Taking Holiness Seriously in College
For many first-year college students, the last several months have been an emotional roller coaster. You were stressed about where to go to school, then avoided senioritis so you could actually graduate—and, oh yeah you need money to pay for college—and then there was the parent meltdown when mom or dad realized their child really was leaving home.
Despite these anxieties, college can be one of the most fun and exciting times of your life. You are entering a season where you will grow and mature more than you ever have because life forces you to. Now, I don’t want to be the guy who squashes the excitement out of you, nor should I. But I would like to encourage you to go deeper than “fun.” If you choose to put your faith first—imperfectly, but consistently—it will transform your college experience socially, emotionally, and spiritually.
Take Holiness Seriously
Let’s face it, you are going to make mistakes. You have more freedom than you have ever had.
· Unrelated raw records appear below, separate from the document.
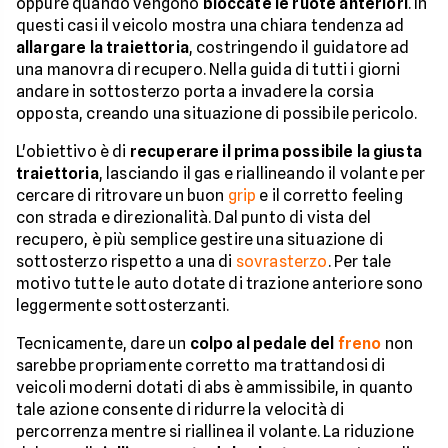
oppure quando vengono
bloccate le ruote anteriori
. In
questi casi il veicolo mostra una chiara tendenza ad
allargare la traiettoria
, costringendo il guidatore ad
una manovra di recupero. Nella guida di tutti i giorni
andare in sottosterzo porta a invadere la corsia
opposta, creando una situazione di possibile pericolo.
L'obiettivo è di
recuperare il prima possibile la giusta
traiettoria
, lasciando il gas e riallineando il volante per
cercare di ritrovare un buon
grip
e il corretto feeling
con strada e direzionalità. Dal punto di vista del
recupero, è più semplice gestire una situazione di
sottosterzo rispetto a una di
sovrasterzo
. Per tale
motivo tutte le auto dotate di trazione anteriore sono
leggermente sottosterzanti.
Tecnicamente, dare un
colpo al pedale del
freno
non
sarebbe propriamente corretto ma trattandosi di
veicoli moderni dotati di abs è ammissibile, in quanto
tale azione consente di ridurre la velocità di
percorrenza mentre si riallinea il volante. La riduzione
Even if you live at home, you are in a new season in which the rope your parents have on you is longer than ever.
With freedom comes the opportunity to make more mistakes. Student, you will sin in ways you never thought you will. You will learn habits that you will look back on and laugh at. That is just reality. I encourage you to learn from these experiences and use them to grow, rather than slide, in your faith.
Make no mistake: this all-in approach is absolutely necessary. We live in a world that is leaning farther and farther from the things of Christ. College increases your exposure to this brokenness in ways that are often deceitfully attractive. If you don’t intentionally find ways to fight your sin, you will find yourself becoming a person you do not recognize. You must, as John Owen once said, “Be killing sin or sin will be killing you.”
This does not mean you become a legalistic no-fun person. You can have loads of fun. Rather, it means that you must discipline yourself for holiness. Fill your heart with the gospel through reading the Scripture, worshiping with a local church, and practicing community so that your joys will be found in godly things.
As you fill your heart with gospel truth, you will also need to determine what guardrails are needed in your life. These guardrails will serve to protect you, to help you flee sin and unwise decisions.
Here are a few examples of “guardrail questions” to ask yourself:
- Will going to a particular setting or party entice me to drink when I cannot legally drink?
- Does this friend or group of friends push me toward godliness or toward a sinful or unwise lifestyle?
- Does this dating relationship have the accountability that it should, given my increased independence and freedom?
No guardrail or college Bible study will prevent you from making unwise and sinful decisions through college, neither will they assure your salvation. But intentionally pursuing holiness as a college student will put you in a place where you can grow closer with Christ and in your love for him. And ultimately, that wisdom and growth is far more valuable than anything else you will learn in college.